Using the Wide Field Imager on the MPG/ESO 2.2-meter telescope, astronomers with the ESO La Silla Observatory in Chile managed to capture the structure in exquisite detail and color, providing an unprecedented, clear image into this amazing stellar nursery.
Such objects are usually made up of vast amounts of hydrogen gas, which come together and start to agglomerate against certain centers of gravity. As the time passes, the massive accumulation of hydrogen that was the initial cloud gets fragmented in several smaller clouds.
As these newly-formed structures reach a critical mass, they become too heavy to support themselves, and implode under the gravitational pull they generate. As this happens, friction between the gas molecules causes the hydrogen to ignite and begin nuclear fusion.

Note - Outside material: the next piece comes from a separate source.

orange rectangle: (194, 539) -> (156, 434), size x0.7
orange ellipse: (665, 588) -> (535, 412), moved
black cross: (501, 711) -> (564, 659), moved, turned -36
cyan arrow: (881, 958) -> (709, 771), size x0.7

If the cloud had sufficient gas before collapsing, then a new star is born. Areas in which this process is happening constantly are called stellar nurseries, and NGC 3582 is one of them. The larger region, RCW 57, is simply an agglomeration of several stellar nurseries.

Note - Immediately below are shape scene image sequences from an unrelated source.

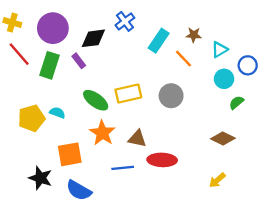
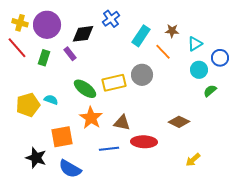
yellow cross: (12, 23) -> (20, 23), moved
green rectangle: (49, 65) -> (44, 58), size x0.7
gray circle: (171, 96) -> (142, 75), moved
brown diamond: (223, 139) -> (179, 122), moved

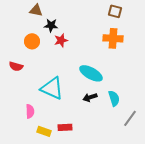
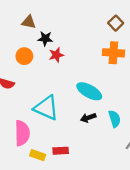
brown square: (115, 11) -> (116, 23), turned 32
pink semicircle: (30, 111) -> (22, 133), size x1.6

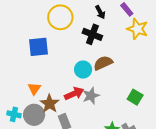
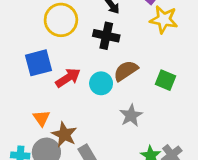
red arrow: (74, 94) -> (68, 78), moved
gray star: (91, 96) -> (131, 115), moved
green square: (135, 97) -> (166, 80), moved

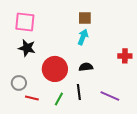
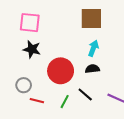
brown square: (85, 18) -> (91, 18), size x1.6
cyan arrow: (83, 37) -> (93, 48), moved
black line: (79, 92) -> (85, 94), turned -42

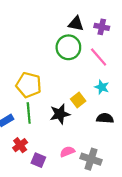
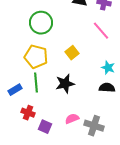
green circle: (68, 47) -> (41, 23), moved
cyan star: (102, 87) -> (108, 68), moved
yellow square: (78, 100) -> (72, 53), moved
red cross: (20, 145) -> (28, 113), turned -32

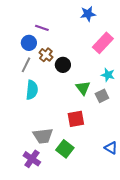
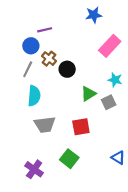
purple line: (42, 28) -> (45, 30), turned -32
green triangle: (83, 88) -> (88, 94), turned 35
gray trapezoid: (43, 136) -> (45, 125), moved

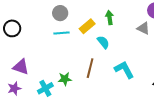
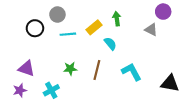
gray circle: (60, 13) -> (57, 15), moved
black circle: (12, 28) -> (35, 28), moved
green star: (65, 79) -> (70, 69), moved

The new image reveals that the structure targeted by the Wide Field Imager contains a large number of loops that looks as if they were produced by perturbations in the gas clouds caused by dying stars.
Inside such tightly-packed cosmic structures, if a star goes supernova, then its effects are very widespread, and go a long way towards influencing the next generation of new stars the nursery it exploded in will produce.
In the case of NGC 3582, the entire area is filled by supernova-produced loops, but the glow apparent throughout the image is caused by the intense ultraviolet radiations emitted by newly-formed stars.
“Some of the stars forming in regions like NGC 3582 are much heavier than the Sun. These monster stars emit energy at prodigious rates and have very short lives that end in explosions as supernovae,” the ESO team explains in a press release.
“The material ejected from these dramatic events creates bubbles in the surrounding gas and dust. This is the probable cause of the loops visible in this picture,” they go on to say.